The collector makes several contributions. Most importantly, collectors provide the money that drives the commercial art world. Artists, dealers and auction houses make a living off of these ardent art lovers. Without the art collectors, artists, dealers and auction houses would have much smaller businesses.
A collector can also be the initial advocate for an artist. This is especially true in the self-taught and outsider genre where avid collectors have sought out and promoted artists even before dealers entered the cycle. Interestingly, many collectors of self-taught and outsider art have been well-known trained artists ( Dubuffet, Picasso, Klee, the Chicago Imagists). Regardless of who discovers the artist, a prominent collector purchasing a piece of art can do wonders for an artist’s career.
In addition to keeping the art world afloat, collectors are the primary art donors to museums. Without these benefactors, art museums would have very small collections indeed. In fact, there would be far fewer art museums. Art institutions simply cannot afford to buy what collectors can donate. The next time you visit an art museum notice the little wall plaques next to the artwork. There you will see the name of the artist, a description of the work and usually the name of the donor. It’s not unusual for an art museum to receive dozens or even hundreds of gifted artworks from a single donor.

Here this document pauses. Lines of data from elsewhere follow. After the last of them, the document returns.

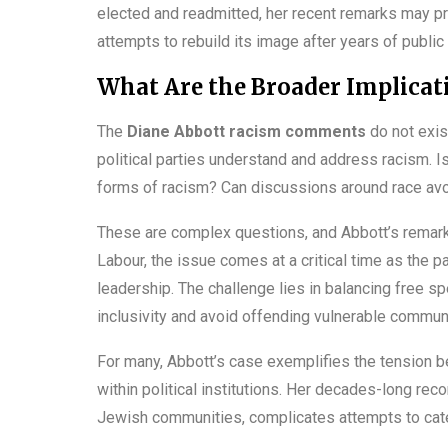
elected and readmitted, her recent remarks may pro
attempts to rebuild its image after years of public
What Are the Broader Implicati
The
Diane Abbott racism comments
do not exis
political parties understand and address racism. Is
forms of racism? Can discussions around race avo
These are complex questions, and Abbott’s remarks
Labour, the issue comes at a critical time as the p
leadership. The challenge lies in balancing free s
inclusivity and avoid offending vulnerable communi
For many, Abbott’s case exemplifies the tension b
within political institutions. Her decades-long re
Jewish communities, complicates attempts to cate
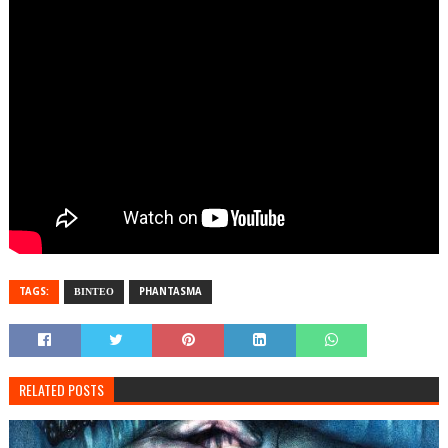
TAGS:
ΒΙΝΤΕΟ
PHANTASMA
RELATED POSTS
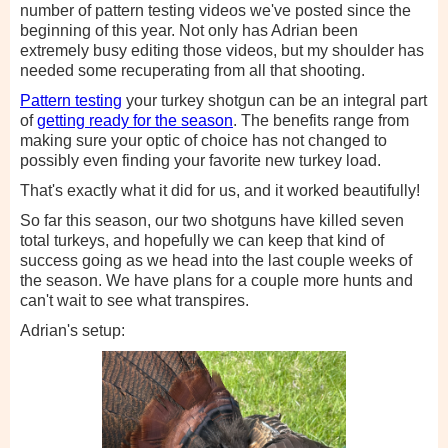
number of pattern testing videos we've posted since the
beginning of this year. Not only has Adrian been
extremely busy editing those videos, but my shoulder has
needed some recuperating from all that shooting.
Pattern testing
your turkey shotgun can be an integral part
of
getting ready for the season
. The benefits range from
making sure your optic of choice has not changed to
possibly even finding your favorite new turkey load.
That's exactly what it did for us, and it worked beautifully!
So far this season, our two shotguns have killed seven
total turkeys, and hopefully we can keep that kind of
success going as we head into the last couple weeks of
the season. We have plans for a couple more hunts and
can't wait to see what transpires.
Adrian's setup:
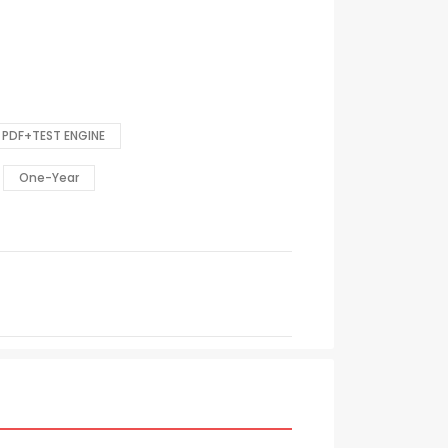
PDF+TEST ENGINE
One-Year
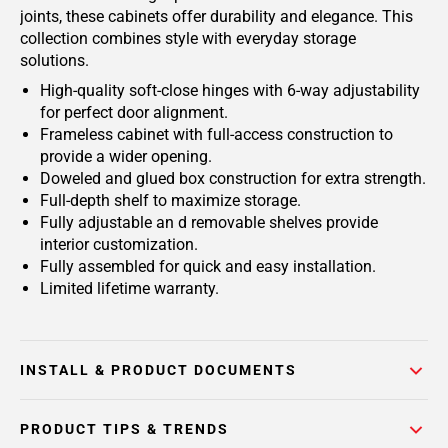
joints, these cabinets offer durability and elegance. This
collection combines style with everyday storage
solutions.
High-quality soft-close hinges with 6-way adjustability
for perfect door alignment.
Frameless cabinet with full-access construction to
provide a wider opening.
Doweled and glued box construction for extra strength.
Full-depth shelf to maximize storage.
Fully adjustable an d removable shelves provide
interior customization.
Fully assembled for quick and easy installation.
Limited lifetime warranty.
INSTALL & PRODUCT DOCUMENTS
PRODUCT TIPS & TRENDS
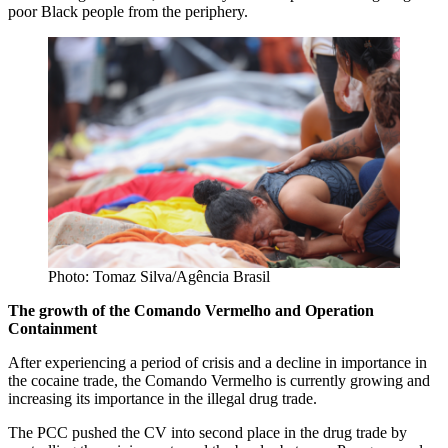
poor Black people from the periphery.
Photo: Tomaz Silva/Agência Brasil
The growth of the Comando Vermelho and Operation
Containment
After experiencing a period of crisis and a decline in importance in
the cocaine trade, the Comando Vermelho is currently growing and
increasing its importance in the illegal drug trade.
The PCC pushed the CV into second place in the drug trade by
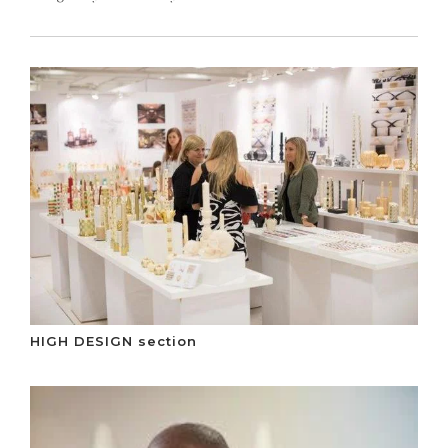
HIGH DESIGN section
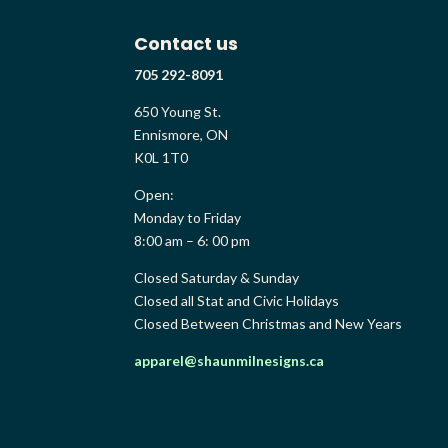
Contact us
705 292-8091
650 Young St.
Ennismore, ON
K0L 1T0
Open:
Monday to Friday
8:00 am – 6: 00 pm
Closed Saturday & Sunday
Closed all Stat and Civic Holidays
Closed Between Christmas and New Years
apparel@shaunmilnesigns.ca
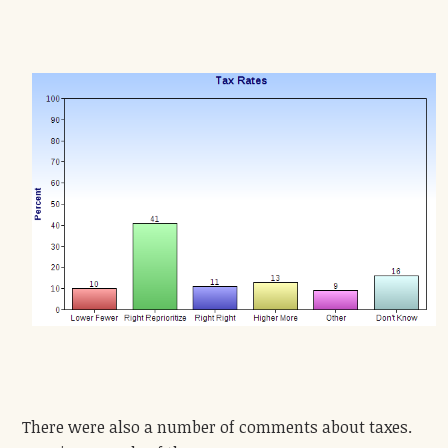
There were also a number of comments about taxes.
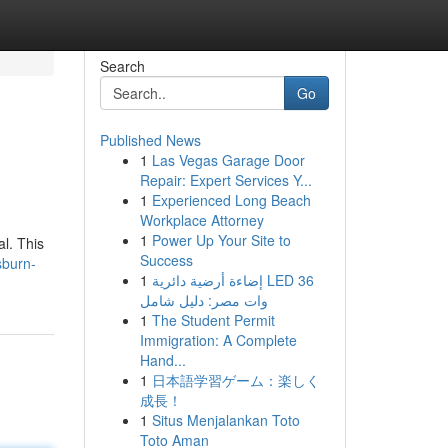
Search
Go
Published News
1
Las Vegas Garage Door
Repair: Expert Services Y...
1
Experienced Long Beach
Workplace Attorney
1
Power Up Your Site to
l. This
Success
sburn-
1
إضاءة أرضية دائرية LED 36
وات مصر: دليل شامل
1
The Student Permit
Immigration: A Complete
Hand...
1
日本語学習ゲーム：楽しく
成長！
1
Situs Menjalankan Toto
Toto Aman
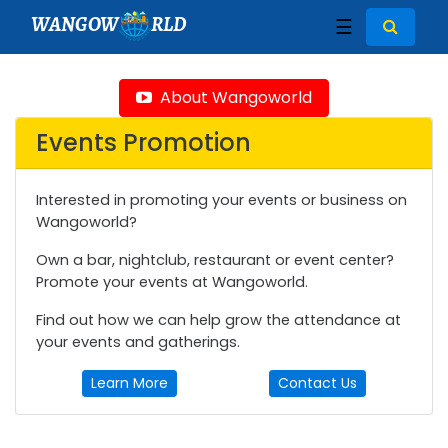
WANGOW
RLD
☰
About Wangoworld
Events Promotion
Interested in promoting your events or business on
Wangoworld?
Own a bar, nightclub, restaurant or event center?
Promote your events at Wangoworld.
Find out how we can help grow the attendance at
your events and gatherings.
Learn More
Contact Us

Many important art collections are destined for one or more art museums. A few collections will go to auctions but, as they say in the trade, often it’s because of one of the three Ds – death, divorce or debt. Furthermore, large art collections rarely survive the first generation. In most cases, children do not have the same parental love for the artwork or a place to display and store the art or the money to maintain it. So museums are the lucky beneficiaries.
But why do art lovers give their treasures to museums? It’s because they want to share the joy of the art with a greater audience. It’s kind of an adult game of ‘show and tell’. The collector finally gets to show off all his hard work. Now, everyone gets to enjoy it.